For many, taking a gap year is all about embarking on an adventure, taking those first steps away from home and travelling on your own for the first time. Spain has ample opportunity for adventures, whether you want to walk the world’s most dangerous footpath, zip line between countries or take to the slopes in the Pyrenees or Sierra Nevada.
Spaniards are confirmed night owls, not eating dinner until around 10pm, which makes for long evenings that stretch well into the night. Spaniards love heading out, meeting friends and enjoying a drink and some tapas – you’ll soon fit right in and won’t know how you’ll live without Spain’s incredible social life when you eventually have to leave.
Taking a gap year in Spain is a great opportunity to brush up on your language skills, something that could be very useful at university or in your future career. If nothing else, learning Spanish opens up a whole new world of travel possibilities – next stop, South America?
While Spain has the image for many as a summer holiday destination, the country is much more varied than its sun, sea and sangria stereotype. From the lush green landscapes of Galicia in the north-west, to the volcanic Canary Islands, Spain is full of different landscapes ripe for exploring.
From its Roman occupiers and Moorish history to the Spanish Golden Age and the Civil War, Spain’s history is fascinating, turbulent and, in many areas, well preserved. You can visit the ruins of a Roman amphitheatre in Tarragona, the stunning Moorish fortress, the Alhambra, in Granada, and the world’s biggest Gothic cathedral, where Christopher Columbus is buried, in Seville.
Spain has various volunteering opportunities if you want to give back and do some good during your gap year. Haces Falta is a good resource for volunteering opportunities, whether you’re into animal rights or want to help out new immigrants, there are lots of different volunteering jobs available.
If you’re looking to earn some extra money, teaching English as a foreign language is a popular job with English-speakers in Spain, where many Spaniards are eager to learn English to boost their career prospects. Check local language academies online for available positions.
Spain is a fantastic destination for those interested in art – from the Golden Age masters like Diego de Velázquez to the boundary-pushing modernism of Picasso and Salvador Dali.
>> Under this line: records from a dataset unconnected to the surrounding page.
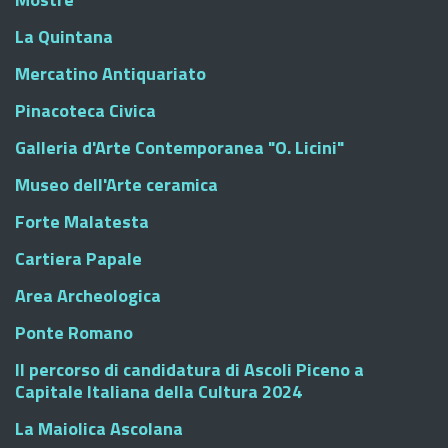
La Quintana
Mercatino Antiquariato
Pinacoteca Civica
Galleria d'Arte Contemporanea "O. Licini"
Museo dell'Arte ceramica
Forte Malatesta
Cartiera Papale
Area Archeologica
Ponte Romano
Il percorso di candidatura di Ascoli Piceno a
Capitale Italiana della Cultura 2024
La Maiolica Ascolana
The country is home to some world-famous museums; Madrid’s Prado Museum regularly makes ‘the world’s top ten museums’ lists, while the Guggenheim in Bilbao is one of the country’s masterpieces of modern architecture.
Spain isn’t the world’s second-biggest tourist draw for nothing – the country’s beaches are fantastic – from the rugged, rocky beaches of the northern coast to the golden sands of the long Mediterranean coastline.
Spaniards love their festivals, from La Rioja’s wine battle to mega Easter celebrations. Each town and city has its own special fiestas, while the country has among the most public holidays in Europe (so plenty of days off if you’re working!)
Spain is a great place to live for students on a budget compared to pricier European countries like the United Kingdom or France. The south of the country is generally cheaper than the north, so if you’re looking for a reasonably-priced city, head to Andalusia.